Primero hagamos un pequeño resumen sobre la reciprocidad.

Como lo hemos dicho en anteriores artículos, la reciprocidad es un principio universal milenario, probado científicamente, y promovido por varias religiones y sociedades.  Básicamente tiene que ver con el descubrimiento de hace ya algunos siglos que se realizó respecto a que todo lo que uno hace genera una reacción, causa – efecto.

Esta ley universal ha venido investigándose y desarrollándose a través de los años, descubriéndose detalles en dónde se demuestra que lo que uno recibe es lo que proporcionalmente se da.

Muchas frases muy conocidas como: El que da recibe, o dar de sí más que pensar en sí, son tan solo unos pocos de los tantos pensamientos que se han publicado sobre esto.

 

La ciencia ha avanzado mucho respecto de la ley de la reciprocidad, y en esta ocasión ha realizado un descubrimiento nuevo y extraordinariamente interesante.

El video que recomendamos, muestra cómo dar no es suficiente si queremos ambicionar mejores resultados. Se trata de algo más que simplemente dar. Se trata de qué dar, cuánto dar y cómo dar.

 

¿Qué dar?

He escuchado muchas personas que dicen: “Pero si yo he sido muy generoso toda mi vida, no sé por qué no puedo tener el carro que me gusta”. El carro lo pueden cambiar con cualquier otro elemento para este ejemplo, puede ser una casa, dinero, consejos, mentorías, amor, etc.

El problema con qué recibes es qué has dado. Si quieres recibir dinero tienes que compartir dinero. Si quieres amor, tienes que dar amor. Si quieres tolerancia, debes dar tolerancia. Debes esperar recibir lo que das. No puedes pretender que por haber sido generoso respecto de algo, tendrás a cambio mucho de algo distinto. Es decir, da más de lo mismo que esperas recibir. Esa es la clave.

 

¿Cuánto dar?

Tanto como quieras recibir. El mundo te devuelve en las mismas proporciones en las que aportas. El estudio revelado en el video, confirma que un restaurante que recibía muy pocas propinas por parte de sus clientes ideó una estrategia a través de la reciprocidad para poder obtenerlas. Cuando sus clientes recibían la cuenta antes de retirarse, los meseros comenzaron a adherir un caramelo. El resultado fue un 3% de incremento en el total de propinas.
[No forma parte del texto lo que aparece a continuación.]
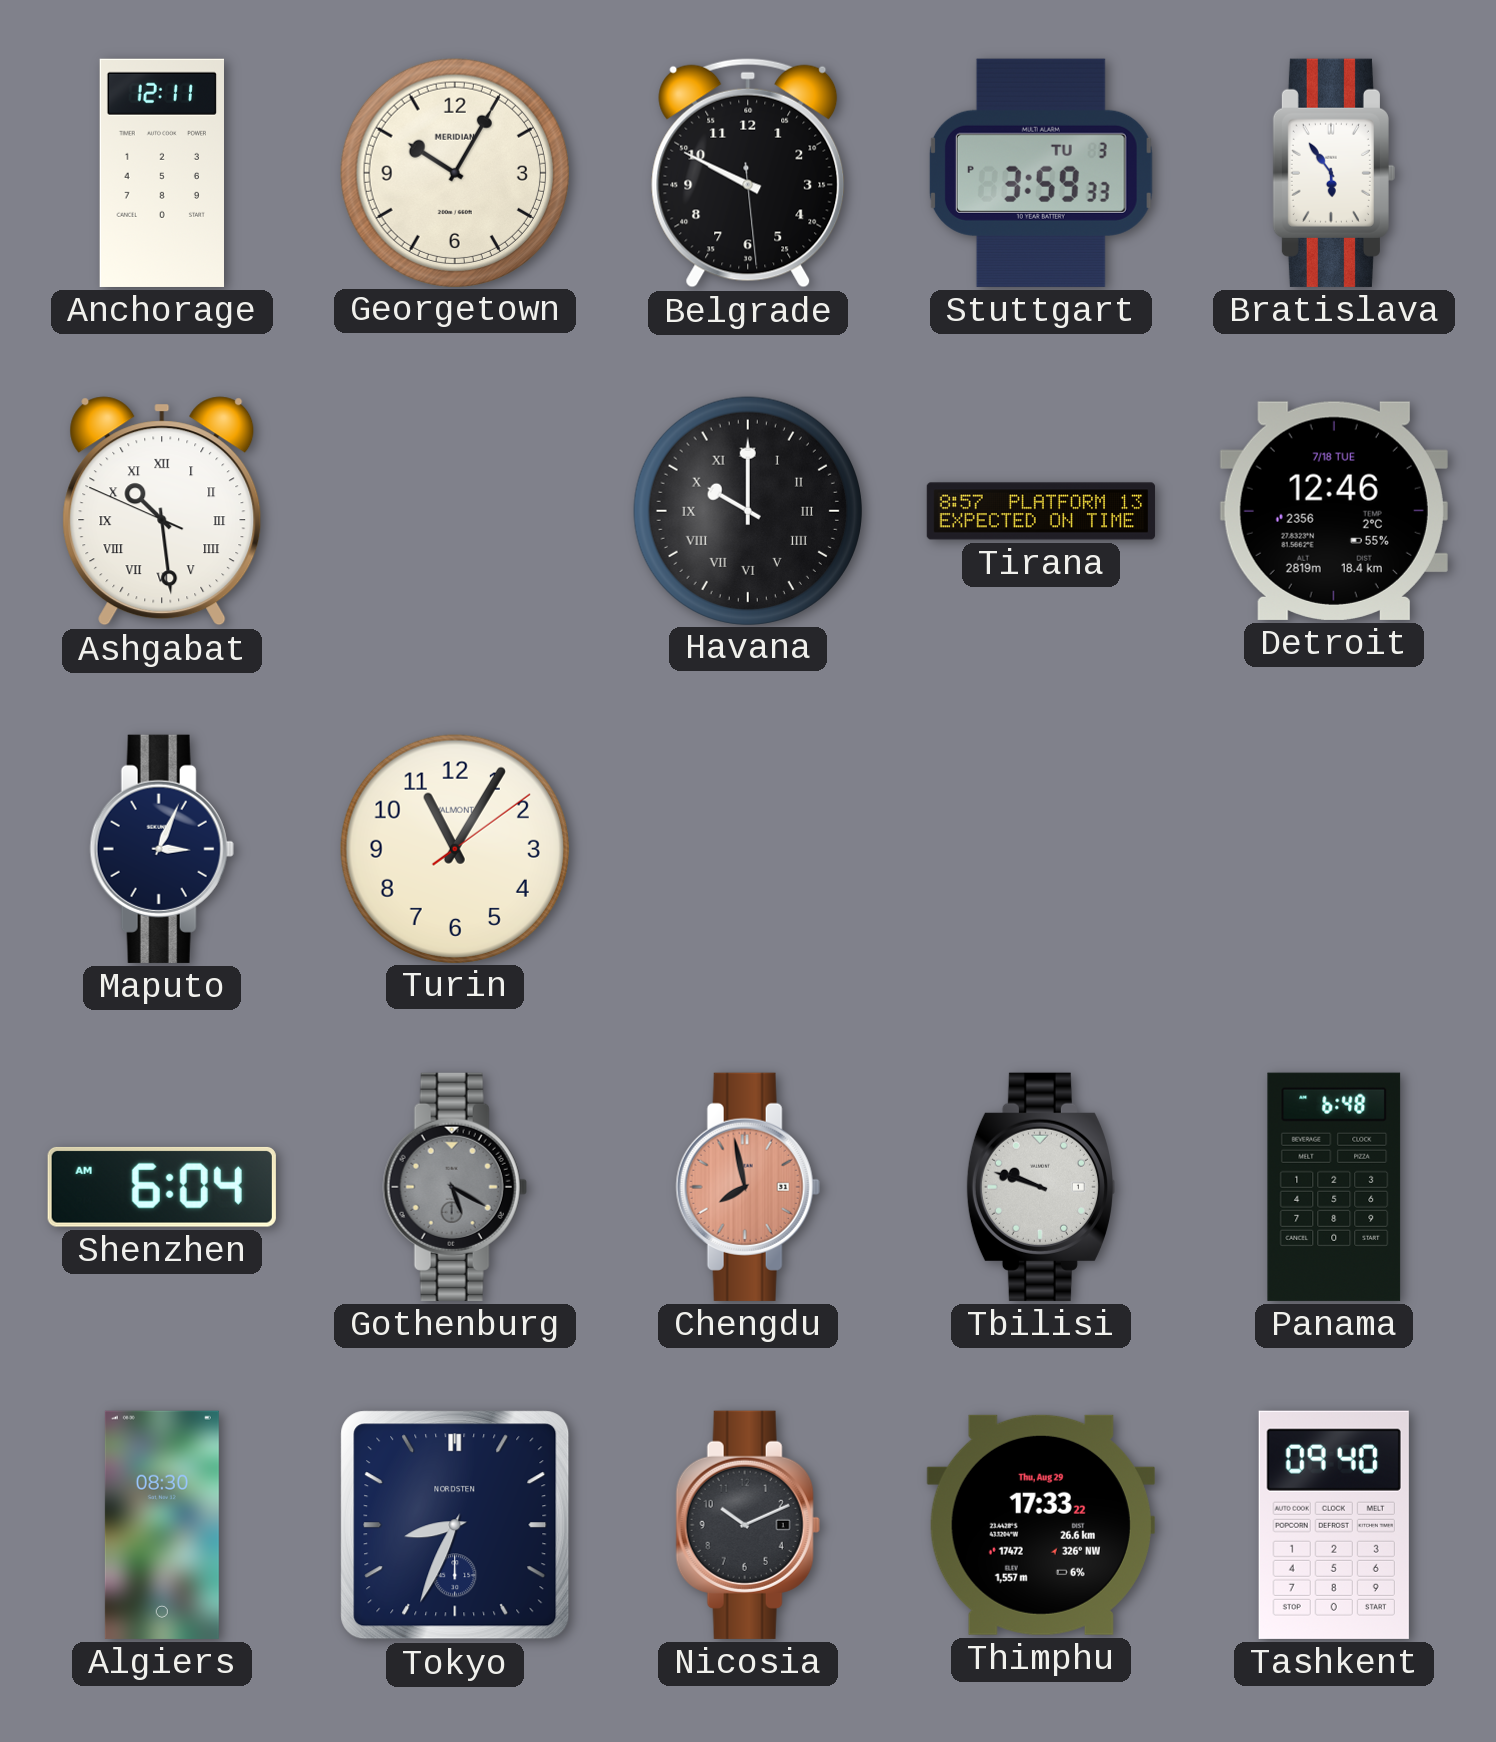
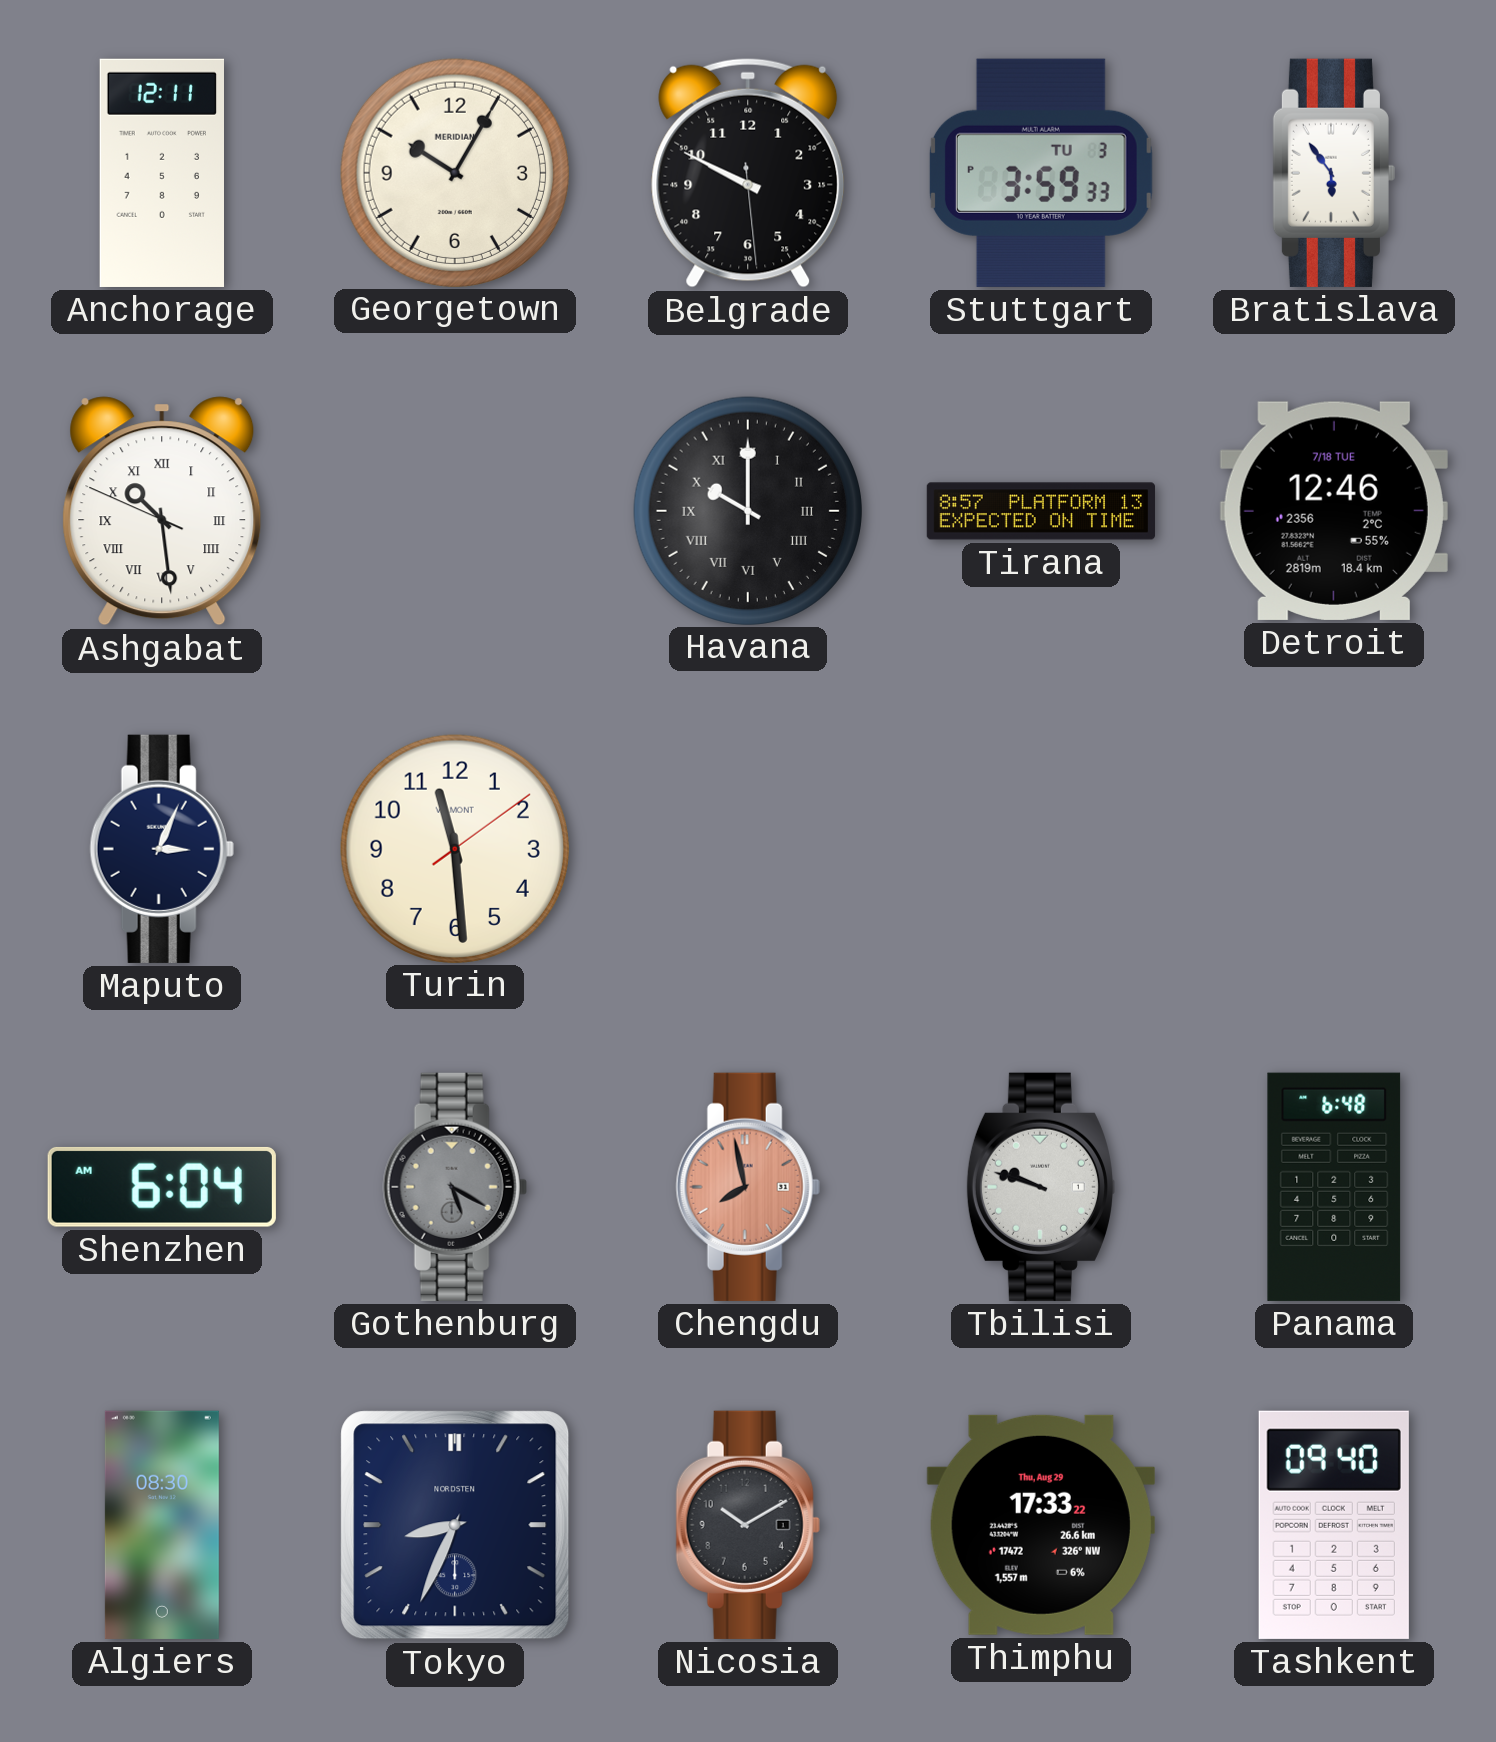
Turin: 11:05 -> 11:29
Nicosia: 10:11 -> 10:10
Luego, los meseros adhirieron otro caramelo más a la cuenta, es decir, esta vez el cliente recibía dos caramelos al momento de cancelar.  El resultado fue un incremento del 14% en el total de las propinas.

 

 

¿Cómo dar?

Pero lo más importante del experimento fue cuando en vez de simplemente dejar los caramelos con la cuenta y retirarse, el mesero muy gentilmente expresó e hizo: “Para ustedes, gente buena y distinguida, hay un caramelo adicional al que ya normalmente damos”. El resultado fue un incremento del 23%. Es decir, de un solo caramelo, sin ningún formato especial en el cómo, con un 3% a un 23% por la creatividad y bondad al momento de darlo, hubo un incremento del 20%. Si las propinas de un restaurante estuvieran alrededor de los $5000 mensuales, el 20% sería de $1000. Dinero importante.

En resumen, el mensaje más importante en cuánto a todo el análisis que hemos hecho sobre las adaptaciones de la Ley de la Reciprocidad es el siguiente:

“Sé el primero en dar, pero adicionalmente, hazlo de forma personalizada e inesperada”.